Breandán came late to beer writing but quickly established himself with a fresh voice through the blog Belgian Smaak – smaak is the Dutch for taste – he writes with his partner Elisa Depypere, who is an expert on chocolate.
He moved to Ghent in Belgium in 2013 and has thrown himself full time into writing. As well as Belgian Smaak, he contributes to Belgian Food and Drink and Ferment magazines as well as Beoir back in his native Ireland. He has also found time to study and become an accredited British beer sommelier.
In December his work was celebrated by the British Guild of Beer Writers, which named him Young Beer Writer of the Year and added the crown of overall Beer Writer of the Year.
Breandán was born in Warrenpoint in Ireland. It’s near Newry, on the north side of the border but close to the republic. His early lack of interest in beer is a measure of the ubiquity of Guinness in the whole of Ireland: if stout doesn’t ring your bell, there wasn’t much else to drink when Breandán was growing up – though the beer scene there is now changing fast.
“I studied commercial law in Dublin and worked as a solicitor in Belfast,” he says, “but I had an urge to see the world. In 2009, I got on a plane to Accra in Ghana and from there travelled widely, doing voluntary work.”
In Peru he helped with the reconstruction of the city of Pisco, which had been badly damaged by an earthquake. He met Elisa Depypere there, who was also doing voluntary work. When they returned home they kept up a peripatetic relationship, spending weekends in Belfast and Ghent until Breandán made life easier and cheaper by moving to Belgium in 2013.
“In Belfast, I decided I didn’t want to be a lawyer and went to work for the Bushmills whiskey distillery where I ran conducted tours,” he says. “I also developed an interest in the science of fermentation, which helped inform my knowledge and understanding of brewing.”
In Belgium, after his rude initiation at the hands of the monks of Westmalle, he went on a rapid learning curve. He tasted a range of Belgian beers, made copious notes and travelled the country visiting breweries. He learned Flemish and signed up for a beer knowledge course that included styles and tastings and a brewing course that covered ingredients and fermentation.

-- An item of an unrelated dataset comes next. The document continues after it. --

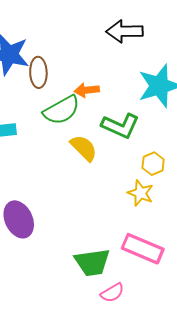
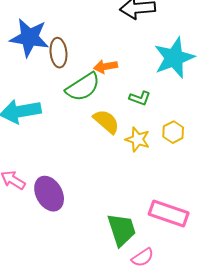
green L-shape: (120, 126) -> (140, 98), size x0.6
yellow star: (140, 193) -> (138, 139), moved
green trapezoid: (92, 262) -> (122, 230), turned -96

He launched Belgian Smaak with Elisa, who was also honing her knowledge by becoming an accredited chocolatier. They have rapidly established a reputation as experts on beer and chocolate and they are bringing a fresh approach to the subjects by attracting a young and appreciative audience.
“Beer is a sociable thing,” Breandán says. “While Americans and the British tend to quaff, in Belgium it’s all about flavour and presentation.” He is able to emphasise this aspect of beer drinking with the use of photos on his blog that show Belgian beers in the wide variety of attractive, imaginative and idiosyncratic glassware used by bars and brewers.
He believes the key aspect of Belgian beer is the way which brewers balance malt and hop aroma and flavours, in contrast to the modern American and British tendency to produce “hop forward” beers using pungent American varieties.
But he doesn’t avoid controversy in Belgium. “Some people say contract brewing is destroying ‘the soul of beer’ but I don’t agree. Is the beer good – that’s what matters.” Contract brewing is the widespread system in Belgium of commercial brewers producing “label beers” for retailers and distributors who themselves don’t brew.
Breandàn is also critical of the 22 Belgian family brewers. “Their quality is great but they’re slow to change. If they were more open to new ideas, their beers would be fantastic.”
New ideas and passion for beer and chocolate, underscored by deep knowledge of the subjects, are what drives Breandàn, Elisa and Belgian Smaak. On 5 February the partners were planning a party to celebrate two years since their blog first appeared. The beer will flow but this time Westmalle Tripel will be treated with the respect it deserves.